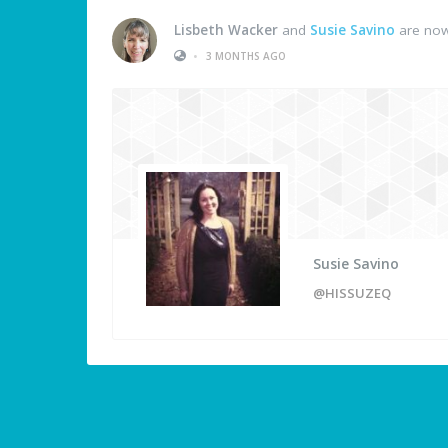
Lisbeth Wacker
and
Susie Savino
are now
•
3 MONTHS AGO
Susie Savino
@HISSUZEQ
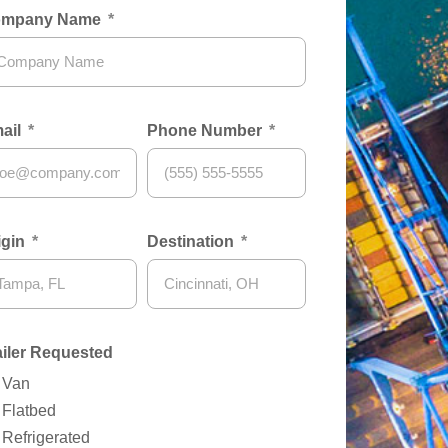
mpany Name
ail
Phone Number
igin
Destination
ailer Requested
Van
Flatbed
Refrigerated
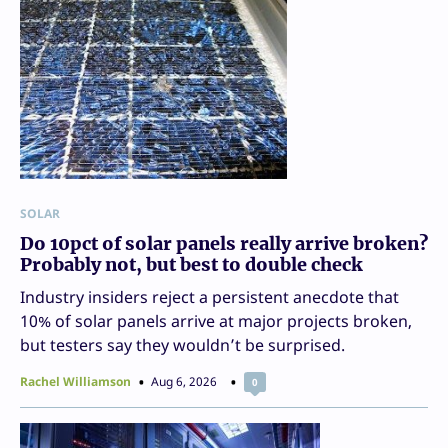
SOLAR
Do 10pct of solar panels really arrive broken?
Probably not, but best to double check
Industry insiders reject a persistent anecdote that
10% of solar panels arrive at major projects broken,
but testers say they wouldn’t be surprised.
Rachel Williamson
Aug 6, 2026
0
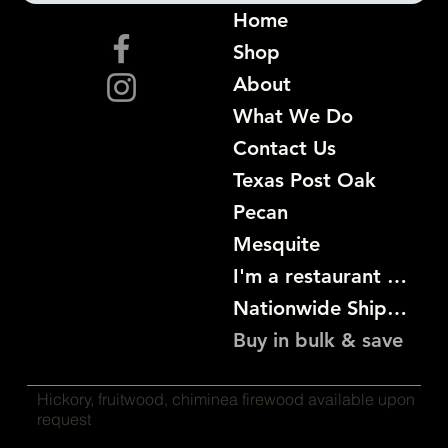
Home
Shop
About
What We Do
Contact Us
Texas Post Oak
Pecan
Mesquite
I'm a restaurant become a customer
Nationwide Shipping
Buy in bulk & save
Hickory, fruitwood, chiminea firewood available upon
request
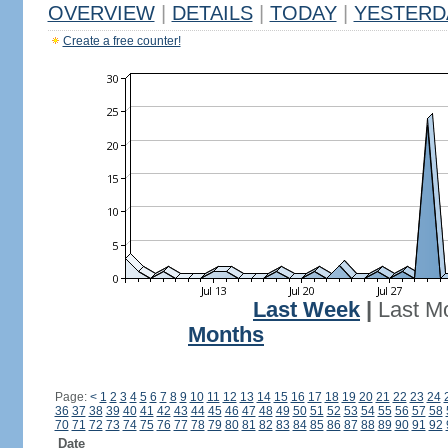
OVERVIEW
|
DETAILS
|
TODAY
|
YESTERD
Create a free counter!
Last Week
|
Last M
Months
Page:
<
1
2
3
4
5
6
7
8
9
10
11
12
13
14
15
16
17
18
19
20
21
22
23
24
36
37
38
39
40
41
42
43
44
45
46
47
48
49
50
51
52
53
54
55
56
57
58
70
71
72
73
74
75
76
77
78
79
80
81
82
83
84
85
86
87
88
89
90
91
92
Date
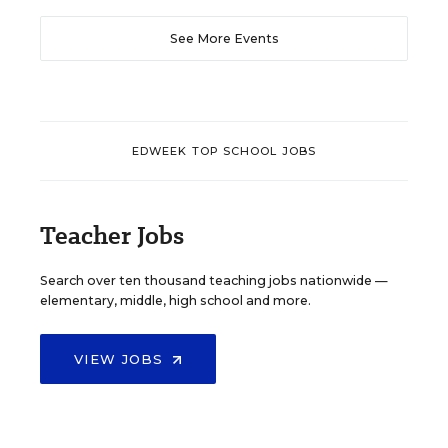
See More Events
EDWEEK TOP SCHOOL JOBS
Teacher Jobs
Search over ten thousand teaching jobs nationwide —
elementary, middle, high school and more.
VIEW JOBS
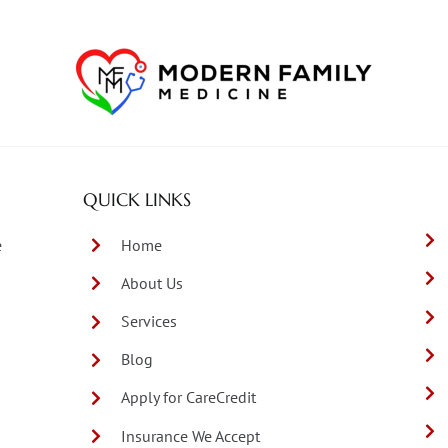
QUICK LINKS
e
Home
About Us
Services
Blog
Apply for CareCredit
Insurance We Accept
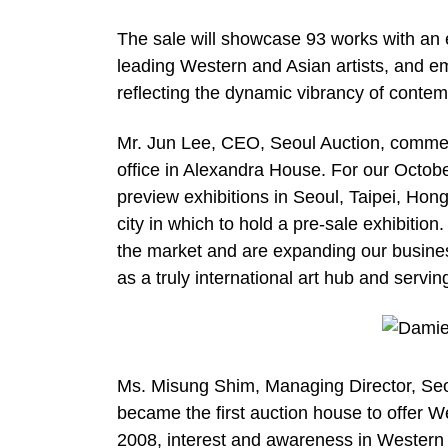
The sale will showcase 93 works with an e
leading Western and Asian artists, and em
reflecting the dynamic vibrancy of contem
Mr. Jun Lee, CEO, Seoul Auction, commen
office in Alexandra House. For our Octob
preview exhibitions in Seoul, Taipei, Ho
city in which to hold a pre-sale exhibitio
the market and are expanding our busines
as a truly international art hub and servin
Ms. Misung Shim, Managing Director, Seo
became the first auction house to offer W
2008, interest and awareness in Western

- - - -

=== Your objective ===
Apart from the images, please copy every line of the data exactly as written.

=== Answer space ===
Lisbeth Wacker
and
Susie Savino
are now
•
3 MONTHS AGO
Susie Savino
@HISSUZEQ
mpany Name
ail
Phone Number
igin
Destination
ailer Requested
Van
Flatbed
Refrigerated
SOLAR
Do 10pct of solar panels really arrive broken?
Probably not, but best to double check
Industry insiders reject a persistent anecdote that
10% of solar panels arrive at major projects broken,
but testers say they wouldn’t be surprised.
Rachel Williamson
Aug 6, 2026
0
Home
Shop
About
What We Do
Contact Us
Texas Post Oak
Pecan
Mesquite
I'm a restaurant become a customer
Nationwide Shipping
Buy in bulk & save
Hickory, fruitwood, chiminea firewood available upon
request
OVERVIEW
|
DETAILS
|
TODAY
|
YESTERD
Create a free counter!
Last Week
|
Last M
Months
Page:
<
1
2
3
4
5
6
7
8
9
10
11
12
13
14
15
16
17
18
19
20
21
22
23
24
36
37
38
39
40
41
42
43
44
45
46
47
48
49
50
51
52
53
54
55
56
57
58
70
71
72
73
74
75
76
77
78
79
80
81
82
83
84
85
86
87
88
89
90
91
92
Date
See More Events
EDWEEK TOP SCHOOL JOBS
Teacher Jobs
Search over ten thousand teaching jobs nationwide —
elementary, middle, high school and more.
VIEW JOBS
QUICK LINKS
e
Home
About Us
Services
Blog
Apply for CareCredit
Insurance We Accept
The sale will showcase 93 works with an e
leading Western and Asian artists, and em
reflecting the dynamic vibrancy of contem
Mr. Jun Lee, CEO, Seoul Auction, commen
office in Alexandra House. For our Octob
preview exhibitions in Seoul, Taipei, Ho
city in which to hold a pre-sale exhibitio
the market and are expanding our busines
as a truly international art hub and servin
Ms. Misung Shim, Managing Director, Seo
became the first auction house to offer W
2008, interest and awareness in Western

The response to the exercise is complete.